Letztlich nur ein kleiner Fisch

TRIER. Der Schlusspunkt kam überraschend schnell: Die letzte Etappe bei der juristischen Bewältigung des spektakulären Trierer Gefängnis-Ausbruchs im Dezember 2000 dauerte nicht einmal eineinhalb Stunden - inklusive Beweisaufnahme, Plädoyers und Urteilsverkündung.
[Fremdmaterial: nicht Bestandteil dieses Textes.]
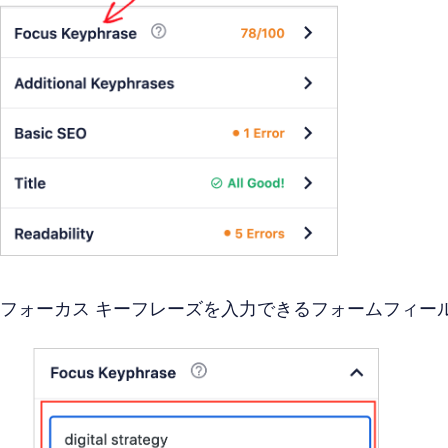
フォーカス キーフレーズを入力できるフォームフィー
Der Angeklagte machte trotz Vorführung in Fußfesseln und Handschellen einen aufgeräumten Eindruck. Kaugummi kauend und freundlich lächelnd beantwortete er Fragen zur Person, gab aber keine Detail-Erklärungen zur Sache ab.Das war auch nicht nötig, denn die Vorsitzende Richterin Gabriele Neuberg-Krey verkündete gleich zu Beginn, was Vorgespräche zwischen den Prozessbeteiligten ergeben hatten: Cimberti bekennt sich im Sinn der Anklage schuldig. Im Gegenzug akzeptiert die Kammer, dass der 26-Jährige nur als Handlanger seines Mittäters Muhamed Agovic eingestuft wird und sichert von vornherein zu, dass die Freiheitsstrafe wegen "Gefangenenmeuterei" und dem damit verbundenen Verstoß gegen das Waffengesetz maximal zwei Jahre beträgt.Damit war ein Problem vom Tisch, das zu einer monatelangen Verzögerung des Verfahrens geführt hatte: Die Aussage des verurteilten Mörders Agovic, der in Serbien-Montenegro eine langjährige Haftstrafe absitzt, wurde nicht mehr gebraucht. Die dortigen Behörden hatten eine Video-Vernehmung abgelehnt, Agovic war nicht bereit, gegen freies Geleit als Zeuge nach Trier zu kommen. Da wäre alternativ nur ein teurer und wenig aussichtsreicher Ausflug der Verfahrensbeteiligten nach Montenegro geblieben.So zog man es vor, Cimberti die Rolle als unbedarfter Gehilfe einfach abzunehmen. Dass der "Deal" (siehe Stichwort) den Beteiligten nicht schwer fiel, wurde in der Ablauf-Schilderung des Staatsanwalts deutlich: Danach war Cimberti eher spontan in die lang gehegten Fluchtpläne Agovics einbezogen worden. Eigentlich sollte sich seine Rolle auf das Zerschlagen der Glasbausteine in der Gebäudewand beschränken, aber nachdem er mangels Größe und Körperkraft dazu nicht imstande war, bekam er von Agovic den Auftrag, den Ausbruch mit der Waffe abzusichern.Zu diesem von Cimberti eingeräumten Tatvorwurf führte Staatsanwalt Schomer so viele mildernde Umstände ins Feld, dass sich Verteidiger Paul Greinert beim Plädoyer dem Ankläger kurzerhand anschloss und auf eigene Argumente verzichtete.Das Gericht nahm den Ball auf und blieb sogar noch unter seiner Zusage aus der Absprache: Entsprechend den Anträgen beider Seiten stockte es die Freiheitsstrafe wegen Drogenhandels aus dem ursprünglichen Prozess um ein Jahr auf. Sechseinhalb Jahre Gesamtstrafe - damit könnte der Jugoslawe unter günstigen Umständen Anfang 2005 wieder auf freiem Fuß sein. Gemessen an Agovic war er eben doch nur ein "kleiner Fisch".